Directions – From the listing that follows, count the lines including "Recrear" and give the number alone.
(Beginning of Stored data)
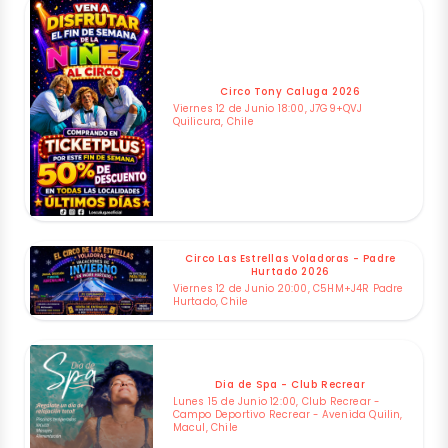
Circo Tony Caluga 2026
Viernes 12 de Junio 18:00, J7G9+QVJ
Quilicura, Chile
Circo Las Estrellas Voladoras - Padre
Hurtado 2026
Viernes 12 de Junio 20:00, C5HM+J4R Padre
Hurtado, Chile
Dia de Spa - Club Recrear
Lunes 15 de Junio 12:00, Club Recrear -
Campo Deportivo Recrear - Avenida Quilin,
Macul, Chile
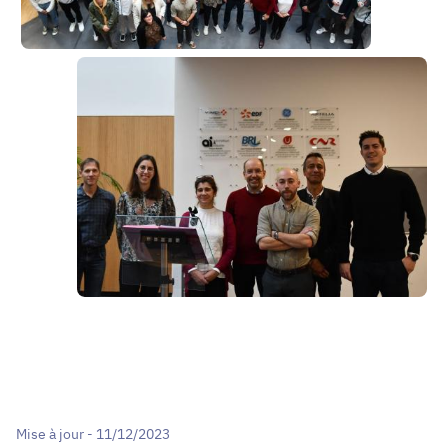
Mise à jour - 11/12/2023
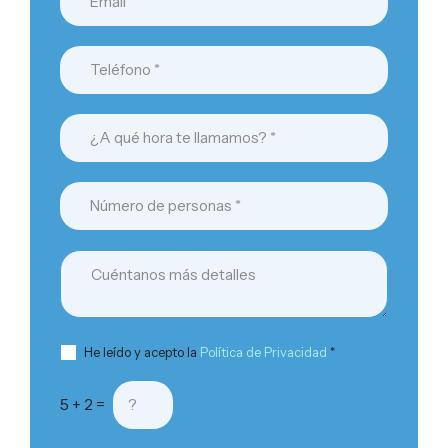
He leído y acepto la
Política de Privacidad
*
5 + 2 =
(End of Stored data)
Output – 3